### Exercise
Only the lines from the opening of the material through the one containing "Ved Milepaelen 6-8" should be reproduced, each exactly as it stands.

### Data section

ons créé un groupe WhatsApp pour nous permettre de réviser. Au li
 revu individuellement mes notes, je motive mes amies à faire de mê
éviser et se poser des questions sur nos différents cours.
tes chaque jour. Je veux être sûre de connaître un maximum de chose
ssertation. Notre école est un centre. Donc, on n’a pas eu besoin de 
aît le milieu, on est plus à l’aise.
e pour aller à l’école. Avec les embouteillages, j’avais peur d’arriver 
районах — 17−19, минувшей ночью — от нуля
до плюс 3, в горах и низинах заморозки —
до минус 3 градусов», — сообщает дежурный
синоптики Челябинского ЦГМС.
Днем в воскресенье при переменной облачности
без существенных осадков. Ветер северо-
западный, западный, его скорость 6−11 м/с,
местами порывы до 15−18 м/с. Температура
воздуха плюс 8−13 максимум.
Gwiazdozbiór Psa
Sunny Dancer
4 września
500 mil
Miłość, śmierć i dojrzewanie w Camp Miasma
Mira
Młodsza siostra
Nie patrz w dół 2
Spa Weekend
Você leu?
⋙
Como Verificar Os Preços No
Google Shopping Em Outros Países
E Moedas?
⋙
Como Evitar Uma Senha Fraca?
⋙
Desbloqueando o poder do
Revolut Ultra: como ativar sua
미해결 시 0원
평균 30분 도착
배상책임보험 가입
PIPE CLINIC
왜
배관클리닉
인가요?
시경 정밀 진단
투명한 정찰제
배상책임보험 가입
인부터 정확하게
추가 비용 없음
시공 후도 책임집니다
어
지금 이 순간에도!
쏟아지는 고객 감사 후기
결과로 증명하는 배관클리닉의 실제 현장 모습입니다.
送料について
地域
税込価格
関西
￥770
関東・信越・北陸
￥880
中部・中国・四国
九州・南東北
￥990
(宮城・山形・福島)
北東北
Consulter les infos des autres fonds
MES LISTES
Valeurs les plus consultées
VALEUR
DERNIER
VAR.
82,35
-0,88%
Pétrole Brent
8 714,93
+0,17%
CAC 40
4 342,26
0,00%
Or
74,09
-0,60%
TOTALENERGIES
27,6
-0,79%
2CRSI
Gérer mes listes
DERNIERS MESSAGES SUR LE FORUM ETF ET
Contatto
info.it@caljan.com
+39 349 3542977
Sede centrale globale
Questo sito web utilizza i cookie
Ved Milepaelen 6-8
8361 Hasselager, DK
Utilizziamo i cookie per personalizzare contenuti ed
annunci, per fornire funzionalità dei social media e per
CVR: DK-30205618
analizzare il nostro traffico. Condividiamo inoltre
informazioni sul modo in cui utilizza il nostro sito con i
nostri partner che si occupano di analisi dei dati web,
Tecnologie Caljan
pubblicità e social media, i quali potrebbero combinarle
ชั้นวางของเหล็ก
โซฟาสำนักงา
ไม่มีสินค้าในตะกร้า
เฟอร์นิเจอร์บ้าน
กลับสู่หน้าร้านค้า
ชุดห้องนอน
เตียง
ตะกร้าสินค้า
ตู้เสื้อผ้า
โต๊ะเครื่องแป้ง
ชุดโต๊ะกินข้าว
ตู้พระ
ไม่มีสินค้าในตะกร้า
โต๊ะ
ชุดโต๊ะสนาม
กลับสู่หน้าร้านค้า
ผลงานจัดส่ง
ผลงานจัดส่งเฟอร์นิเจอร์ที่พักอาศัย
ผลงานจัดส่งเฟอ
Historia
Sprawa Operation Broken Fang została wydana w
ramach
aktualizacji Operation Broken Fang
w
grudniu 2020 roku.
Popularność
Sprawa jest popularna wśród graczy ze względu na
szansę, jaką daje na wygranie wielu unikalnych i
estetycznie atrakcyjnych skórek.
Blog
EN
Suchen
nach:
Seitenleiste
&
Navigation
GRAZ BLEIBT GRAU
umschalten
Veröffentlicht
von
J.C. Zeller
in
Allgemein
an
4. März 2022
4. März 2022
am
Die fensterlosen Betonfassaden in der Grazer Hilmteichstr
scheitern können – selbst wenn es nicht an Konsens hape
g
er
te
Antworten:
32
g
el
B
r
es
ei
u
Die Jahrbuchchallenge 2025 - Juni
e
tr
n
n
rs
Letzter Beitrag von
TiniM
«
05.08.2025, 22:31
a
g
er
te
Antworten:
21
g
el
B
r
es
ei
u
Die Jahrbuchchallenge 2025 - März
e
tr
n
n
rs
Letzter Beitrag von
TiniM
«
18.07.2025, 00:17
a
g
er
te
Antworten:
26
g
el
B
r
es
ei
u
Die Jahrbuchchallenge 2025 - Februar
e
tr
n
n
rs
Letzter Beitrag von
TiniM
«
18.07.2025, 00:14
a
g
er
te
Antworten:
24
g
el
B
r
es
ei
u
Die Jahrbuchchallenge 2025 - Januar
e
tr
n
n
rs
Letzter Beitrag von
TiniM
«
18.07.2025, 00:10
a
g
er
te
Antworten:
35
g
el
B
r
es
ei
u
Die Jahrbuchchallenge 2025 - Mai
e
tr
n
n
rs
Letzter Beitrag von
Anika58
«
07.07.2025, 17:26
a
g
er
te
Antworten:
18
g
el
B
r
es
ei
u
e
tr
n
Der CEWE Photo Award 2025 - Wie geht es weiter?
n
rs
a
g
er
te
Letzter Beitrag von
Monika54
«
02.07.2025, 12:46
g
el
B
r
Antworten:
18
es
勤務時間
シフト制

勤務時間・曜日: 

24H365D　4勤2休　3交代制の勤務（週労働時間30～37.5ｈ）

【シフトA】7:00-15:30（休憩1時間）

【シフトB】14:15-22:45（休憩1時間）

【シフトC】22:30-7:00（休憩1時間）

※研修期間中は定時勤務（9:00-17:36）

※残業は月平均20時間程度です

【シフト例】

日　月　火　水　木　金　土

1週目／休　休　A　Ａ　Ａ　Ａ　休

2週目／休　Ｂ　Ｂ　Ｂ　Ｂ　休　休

### Solution for this exercise
ons créé un groupe WhatsApp pour nous permettre de réviser. Au li
 revu individuellement mes notes, je motive mes amies à faire de mê
éviser et se poser des questions sur nos différents cours.
tes chaque jour. Je veux être sûre de connaître un maximum de chose
ssertation. Notre école est un centre. Donc, on n’a pas eu besoin de 
aît le milieu, on est plus à l’aise.
e pour aller à l’école. Avec les embouteillages, j’avais peur d’arriver 
районах — 17−19, минувшей ночью — от нуля
до плюс 3, в горах и низинах заморозки —
до минус 3 градусов», — сообщает дежурный
синоптики Челябинского ЦГМС.
Днем в воскресенье при переменной облачности
без существенных осадков. Ветер северо-
западный, западный, его скорость 6−11 м/с,
местами порывы до 15−18 м/с. Температура
воздуха плюс 8−13 максимум.
Gwiazdozbiór Psa
Sunny Dancer
4 września
500 mil
Miłość, śmierć i dojrzewanie w Camp Miasma
Mira
Młodsza siostra
Nie patrz w dół 2
Spa Weekend
Você leu?
⋙
Como Verificar Os Preços No
Google Shopping Em Outros Países
E Moedas?
⋙
Como Evitar Uma Senha Fraca?
⋙
Desbloqueando o poder do
Revolut Ultra: como ativar sua
미해결 시 0원
평균 30분 도착
배상책임보험 가입
PIPE CLINIC
왜
배관클리닉
인가요?
시경 정밀 진단
투명한 정찰제
배상책임보험 가입
인부터 정확하게
추가 비용 없음
시공 후도 책임집니다
어
지금 이 순간에도!
쏟아지는 고객 감사 후기
결과로 증명하는 배관클리닉의 실제 현장 모습입니다.
送料について
地域
税込価格
関西
￥770
関東・信越・北陸
￥880
中部・中国・四国
九州・南東北
￥990
(宮城・山形・福島)
北東北
Consulter les infos des autres fonds
MES LISTES
Valeurs les plus consultées
VALEUR
DERNIER
VAR.
82,35
-0,88%
Pétrole Brent
8 714,93
+0,17%
CAC 40
4 342,26
0,00%
Or
74,09
-0,60%
TOTALENERGIES
27,6
-0,79%
2CRSI
Gérer mes listes
DERNIERS MESSAGES SUR LE FORUM ETF ET
Contatto
info.it@caljan.com
+39 349 3542977
Sede centrale globale
Questo sito web utilizza i cookie
Ved Milepaelen 6-8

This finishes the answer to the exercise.